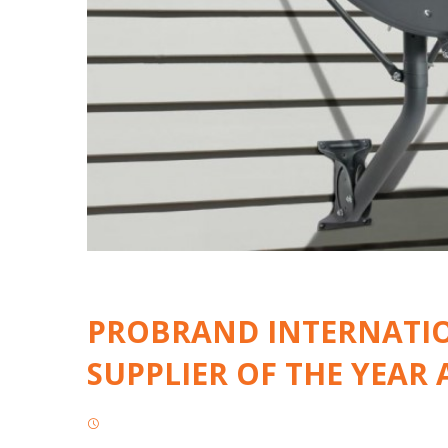
PROBRAND INTERNATIO
SUPPLIER OF THE YEAR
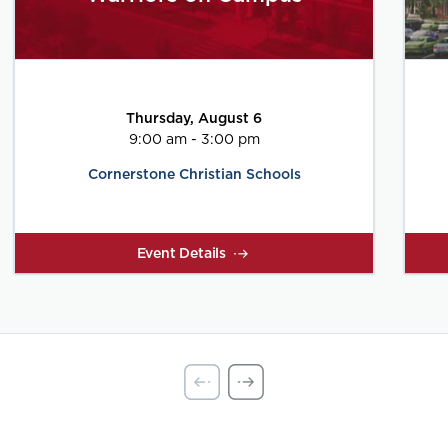
Thursday, August 6
9:00 am - 3:00 pm
Cornerstone Christian Schools
Event Details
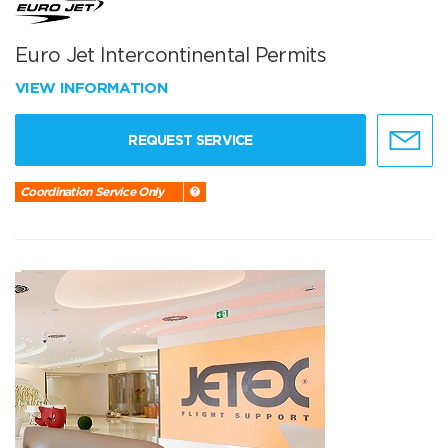
Euro Jet Intercontinental Permits
VIEW INFORMATION
REQUEST SERVICE
Coordination Service Only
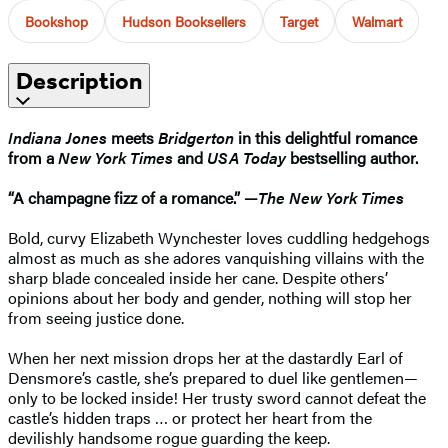
Bookshop
Hudson Booksellers
Target
Walmart
Description
Indiana Jones
meets
Bridgerton
in this delightful romance
from a
New York Times
and
USA Today
bestselling author.
“A champagne fizz of a romance.” —
The New York Times
Bold, curvy Elizabeth Wynchester loves cuddling hedgehogs
almost as much as she adores vanquishing villains with the
sharp blade concealed inside her cane. Despite others’
opinions about her body and gender, nothing will stop her
from seeing justice done.
When her next mission drops her at the dastardly Earl of
Densmore’s castle, she’s prepared to duel like gentlemen—
only to be locked inside! Her trusty sword cannot defeat the
castle’s hidden traps … or protect her heart from the
devilishly handsome rogue guarding the keep.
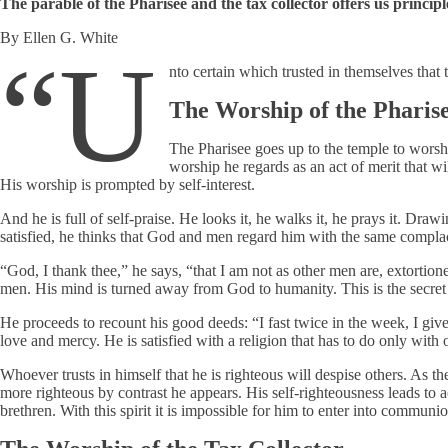
The parable of the Pharisee and the tax collector offers us principl
By Ellen G. White
“U
nto certain which trusted in themselves that 
The Worship of the Pharis
The Pharisee goes up to the temple to worsh
worship he regards as an act of merit that 
His worship is prompted by self-interest.
And he is full of self-praise. He looks it, he walks it, he prays it. Draw
satisfied, he thinks that God and men regard him with the same compl
“God, I thank thee,” he says, “that I am not as other men are, extortioner
men. His mind is turned away from God to humanity. This is the secret o
He proceeds to recount his good deeds: “I fast twice in the week, I give t
love and mercy. He is satisfied with a religion that has to do only w
Whoever trusts in himself that he is righteous will despise others. As t
more righteous by contrast he appears. His self-righteousness leads to 
brethren. With this spirit it is impossible for him to enter into commun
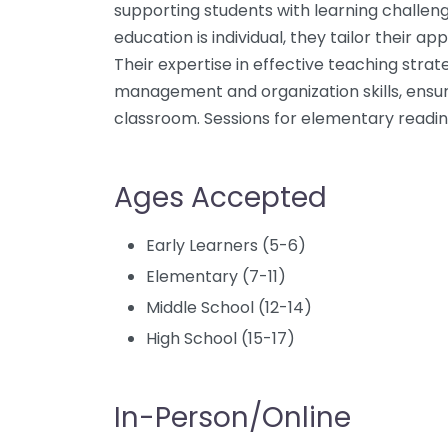
supporting students with learning challen
education is individual, they tailor their a
Their expertise in effective teaching stra
management and organization skills, ensur
classroom. Sessions for elementary readi
Ages Accepted
Early Learners (5-6)
Elementary (7-11)
Middle School (12-14)
High School (15-17)
In-Person/Online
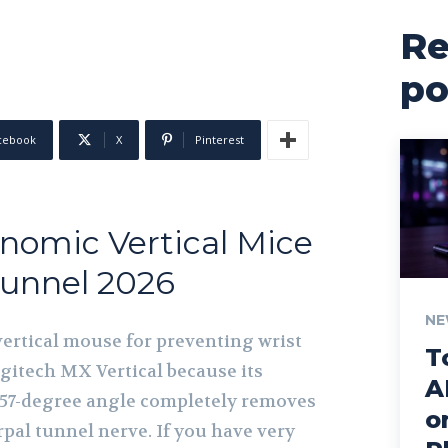
Re
po
cebook
X
Pinterest
nomic Vertical Mice
Tunnel 2026
NE
ertical mouse for preventing wrist
T
ogitech MX Vertical because its
A
n 57-degree angle completely removes
o
pal tunnel nerve. If you have very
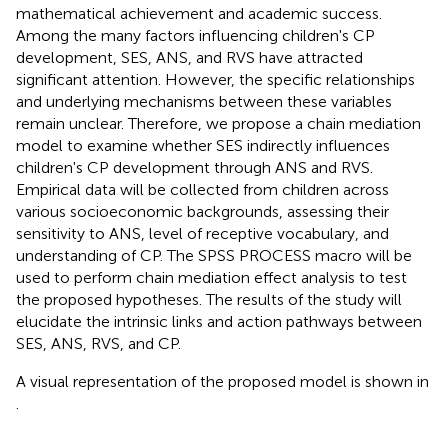
mathematical achievement and academic success.
Among the many factors influencing children's CP
development, SES, ANS, and RVS have attracted
significant attention. However, the specific relationships
and underlying mechanisms between these variables
remain unclear. Therefore, we propose a chain mediation
model to examine whether SES indirectly influences
children's CP development through ANS and RVS.
Empirical data will be collected from children across
various socioeconomic backgrounds, assessing their
sensitivity to ANS, level of receptive vocabulary, and
understanding of CP. The SPSS PROCESS macro will be
used to perform chain mediation effect analysis to test
the proposed hypotheses. The results of the study will
elucidate the intrinsic links and action pathways between
SES, ANS, RVS, and CP.
A visual representation of the proposed model is shown in
.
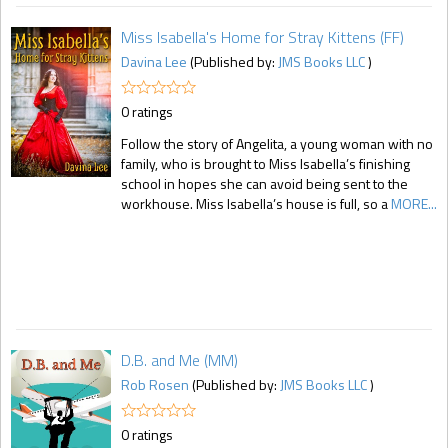
Miss Isabella's Home for Stray Kittens (FF)
Davina Lee
(Published by:
JMS Books LLC
)
0 ratings
Follow the story of Angelita, a young woman with no
family, who is brought to Miss Isabella’s finishing
school in hopes she can avoid being sent to the
workhouse. Miss Isabella’s house is full, so a
MORE...
D.B. and Me (MM)
Rob Rosen
(Published by:
JMS Books LLC
)
0 ratings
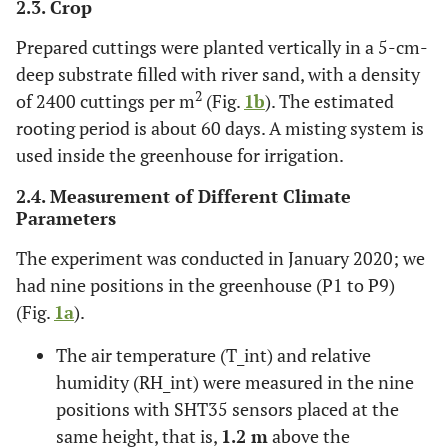
2.3. Crop
Prepared cuttings were planted vertically in a 5-cm-
deep substrate filled with river sand, with a density
2
of 2400 cuttings per m
(Fig.
1b
). The estimated
rooting period is about 60 days. A misting system is
used inside the greenhouse for irrigation.
2.4. Measurement of Different Climate
Parameters
The experiment was conducted in January 2020; we
had nine positions in the greenhouse (P1 to P9)
(Fig.
1a
).
The air temperature (T_int) and relative
humidity (RH_int) were measured in the nine
positions with SHT35 sensors placed at the
same height, that is,
1.2 m
above the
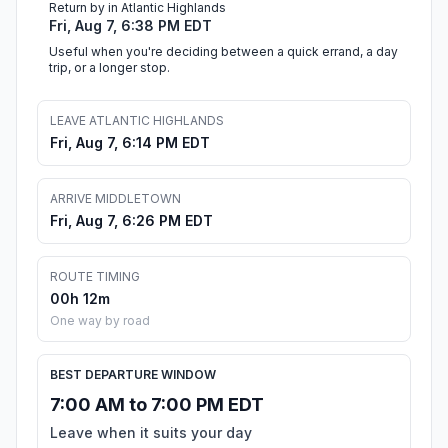
Return by in Atlantic Highlands
Fri, Aug 7, 6:38 PM EDT
Useful when you're deciding between a quick errand, a day
trip, or a longer stop.
LEAVE ATLANTIC HIGHLANDS
Fri, Aug 7, 6:14 PM EDT
ARRIVE MIDDLETOWN
Fri, Aug 7, 6:26 PM EDT
ROUTE TIMING
00h 12m
One way by road
BEST DEPARTURE WINDOW
7:00 AM to 7:00 PM EDT
Leave when it suits your day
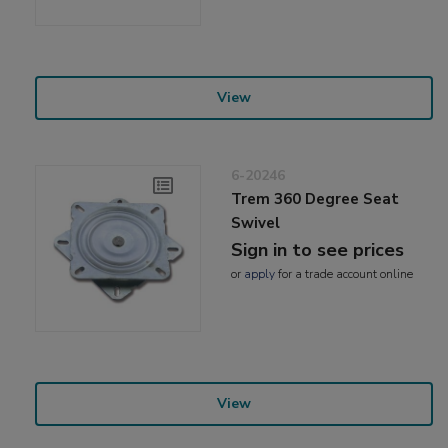
View
6-20246
Trem 360 Degree Seat
Swivel
Sign in to see prices
or
apply
for a trade account online
View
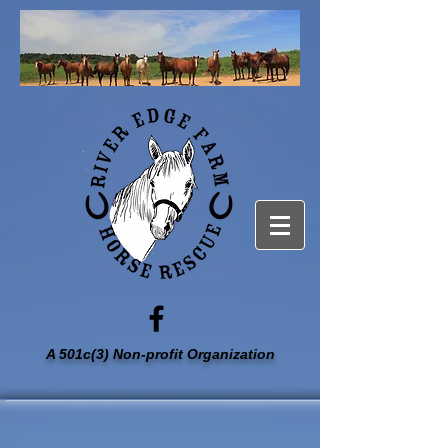
A 501c(3) Non-profit Organization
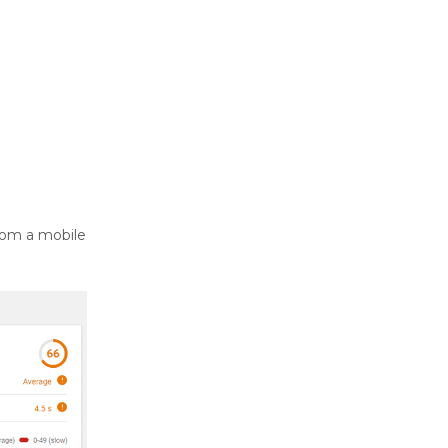
rom a mobile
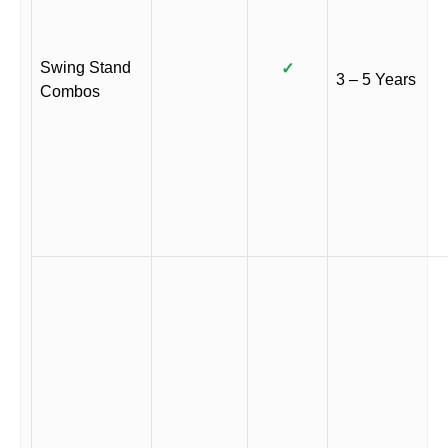
Swing Stand
✓
3 – 5 Years
Combos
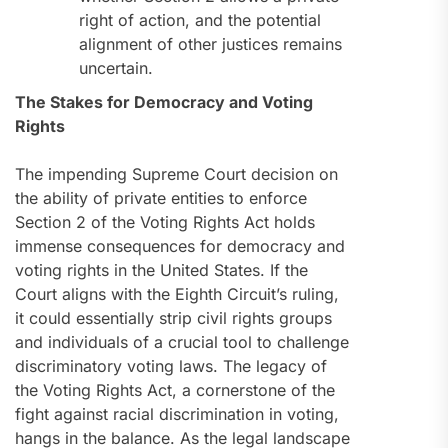
right of action, and the potential
alignment of other justices remains
uncertain.
The Stakes for Democracy and Voting
Rights
The impending Supreme Court decision on
the ability of private entities to enforce
Section 2 of the Voting Rights Act holds
immense consequences for democracy and
voting rights in the United States. If the
Court aligns with the Eighth Circuit’s ruling,
it could essentially strip civil rights groups
and individuals of a crucial tool to challenge
discriminatory voting laws. The legacy of
the Voting Rights Act, a cornerstone of the
fight against racial discrimination in voting,
hangs in the balance. As the legal landscape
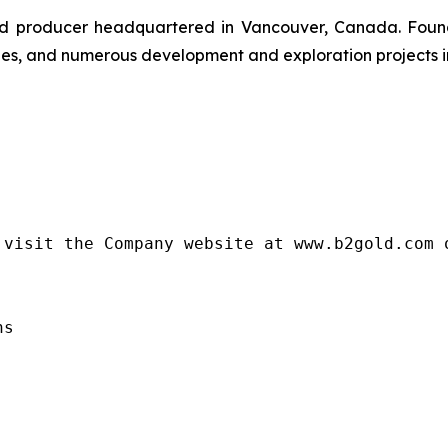
gold producer headquartered in Vancouver, Canada. Fou
nes, and numerous development and exploration projects in
visit the Company website at www.b2gold.com o
s
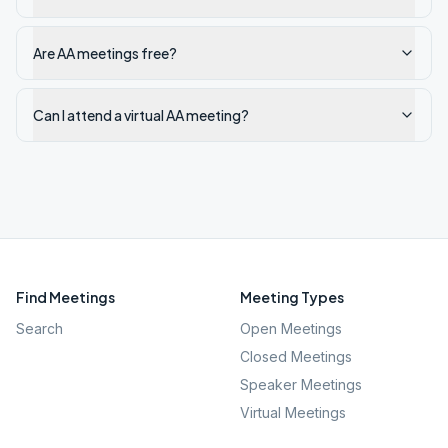
Are AA meetings free?
Can I attend a virtual AA meeting?
Find Meetings
Meeting Types
Search
Open Meetings
Closed Meetings
Speaker Meetings
Virtual Meetings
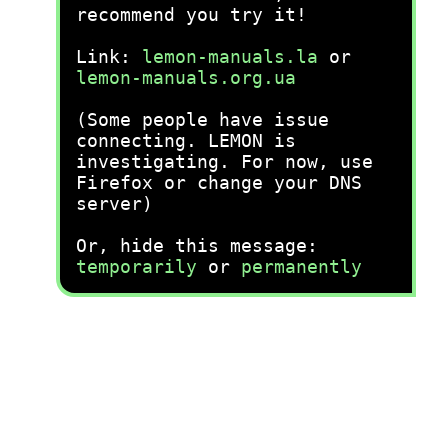
recommend you try it!
Link:
lemon-manuals.la
or
lemon-manuals.org.ua
(Some people have issue
connecting. LEMON is
investigating. For now, use
Firefox or change your DNS
server)
Or, hide this message:
temporarily
or
permanently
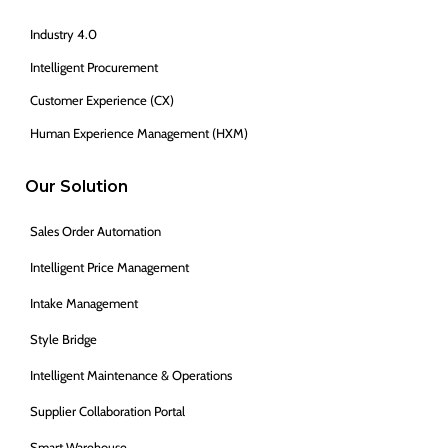
Industry 4.0
Intelligent Procurement
Customer Experience (CX)
Human Experience Management (HXM)
Our Solution
Sales Order Automation
Intelligent Price Management
Intake Management
Style Bridge
Intelligent Maintenance & Operations
Supplier Collaboration Portal
Smart Warehouse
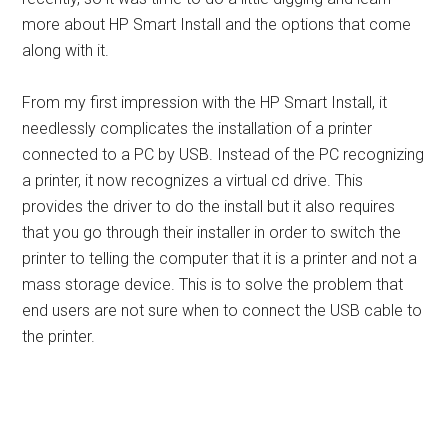
more about HP Smart Install and the options that come
along with it.
From my first impression with the HP Smart Install, it
needlessly complicates the installation of a printer
connected to a PC by USB. Instead of the PC recognizing
a printer, it now recognizes a virtual cd drive. This
provides the driver to do the install but it also requires
that you go through their installer in order to switch the
printer to telling the computer that it is a printer and not a
mass storage device. This is to solve the problem that
end users are not sure when to connect the USB cable to
the printer.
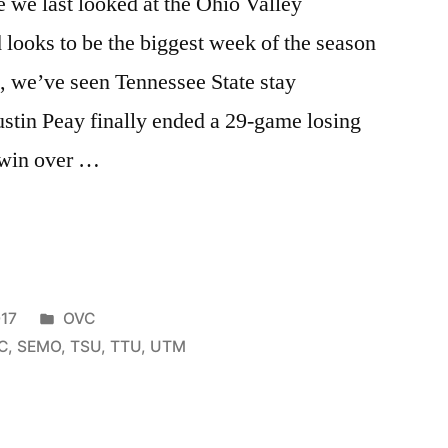
e we last looked at the Ohio Valley
looks to be the biggest week of the season
s, we’ve seen Tennessee State stay
stin Peay finally ended a 29-game losing
 win over …
17
OVC
C
,
SEMO
,
TSU
,
TTU
,
UTM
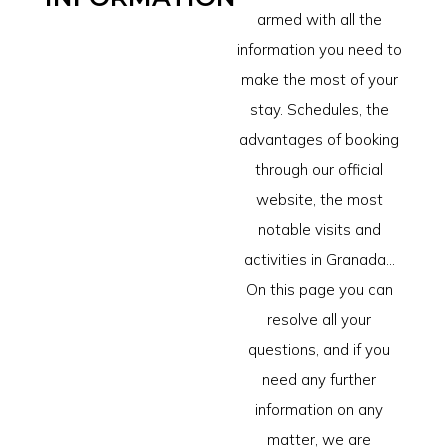
armed with all the
information you need to
make the most of your
stay. Schedules, the
advantages of booking
through our official
website, the most
notable visits and
activities in Granada...
On this page you can
resolve all your
questions, and if you
need any further
information on any
matter, we are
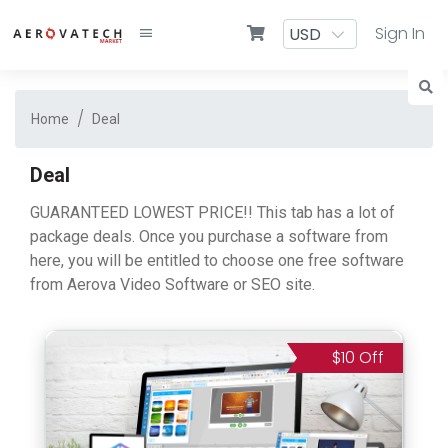
Sign In
Home
Deal
Deal
GUARANTEED LOWEST PRICE!! This tab has a lot of
package deals. Once you purchase a software from
here, you will be entitled to choose one free software
from Aerova Video Software or SEO site.
$10 Off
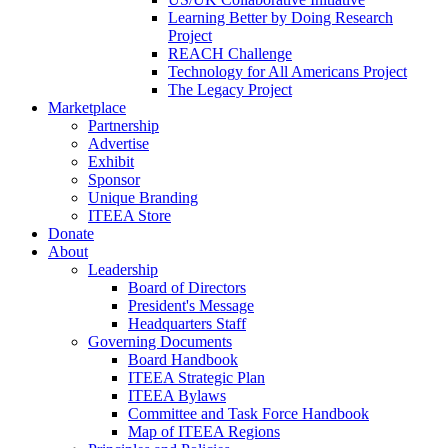
Learning Better by Doing Research
Project
REACH Challenge
Technology for All Americans Project
The Legacy Project
Marketplace
Partnership
Advertise
Exhibit
Sponsor
Unique Branding
ITEEA Store
Donate
About
Leadership
Board of Directors
President's Message
Headquarters Staff
Governing Documents
Board Handbook
ITEEA Strategic Plan
ITEEA Bylaws
Committee and Task Force Handbook
Map of ITEEA Regions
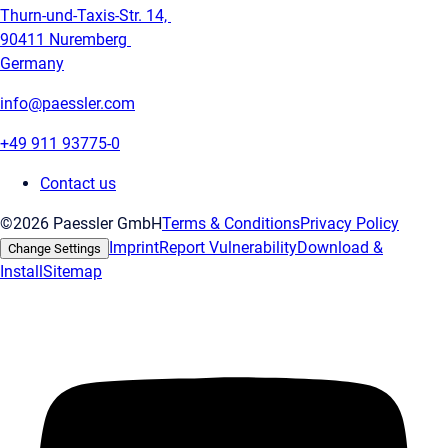
Thurn-und-Taxis-Str. 14,
90411 Nuremberg
Germany
info@paessler.com
+49 911 93775-0
Contact us
©2026 Paessler GmbH
Terms & Conditions
Privacy Policy
Imprint
Report Vulnerability
Download &
Change Settings
Install
Sitemap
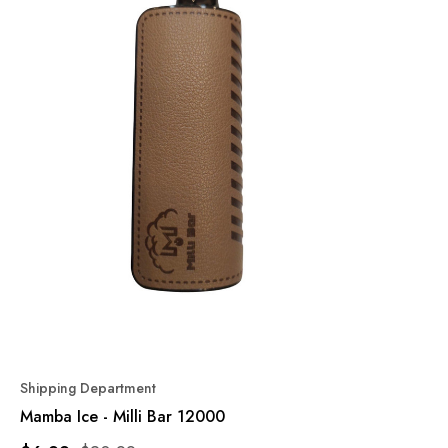
Shipping Department
Mamba Ice - Milli Bar 12000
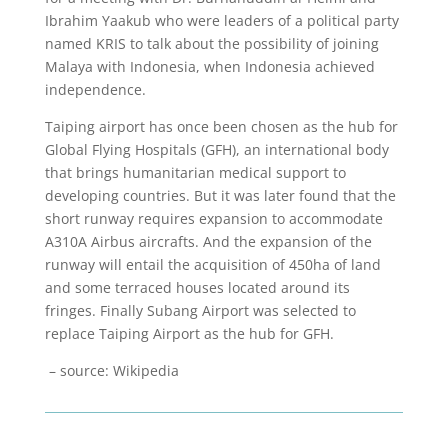
Ibrahim Yaakub who were leaders of a political party
named KRIS to talk about the possibility of joining
Malaya with Indonesia, when Indonesia achieved
independence.
Taiping airport has once been chosen as the hub for
Global Flying Hospitals (GFH), an international body
that brings humanitarian medical support to
developing countries. But it was later found that the
short runway requires expansion to accommodate
A310A Airbus aircrafts. And the expansion of the
runway will entail the acquisition of 450ha of land
and some terraced houses located around its
fringes. Finally Subang Airport was selected to
replace Taiping Airport as the hub for GFH.
– source: Wikipedia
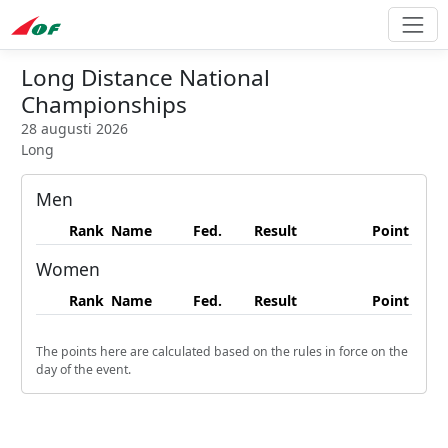
Long Distance National
Championships
28 augusti 2026
Long
Men
Rank
Name
Fed.
Result
Point
Women
Rank
Name
Fed.
Result
Point
The points here are calculated based on the rules in force on the
day of the event.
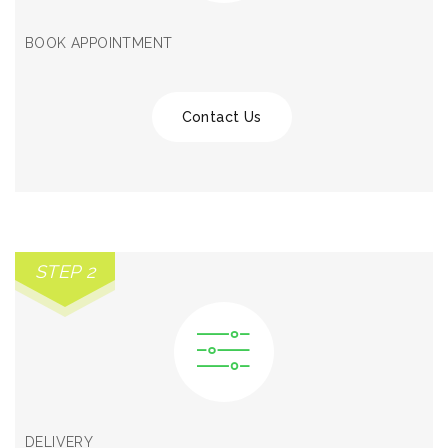
BOOK APPOINTMENT
Contact Us
STEP 2
DELIVERY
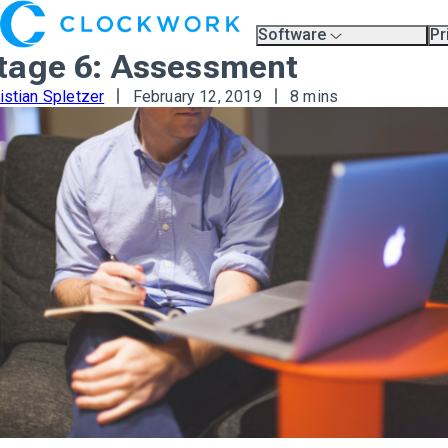
Software
Pr
Overview
Pl
tage 6: Assessment
Compare Platforms
Pr
A.I.
istian Spletzer
February 12, 2019
8 mins
Partners
Training & Support Page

========

• _Exercise directions_
Extract all lines from the material above that include the word "your".

• _Reply to the task_
Leave when it suits your day
Firefox or change your DNS
make the most of your
resolve all your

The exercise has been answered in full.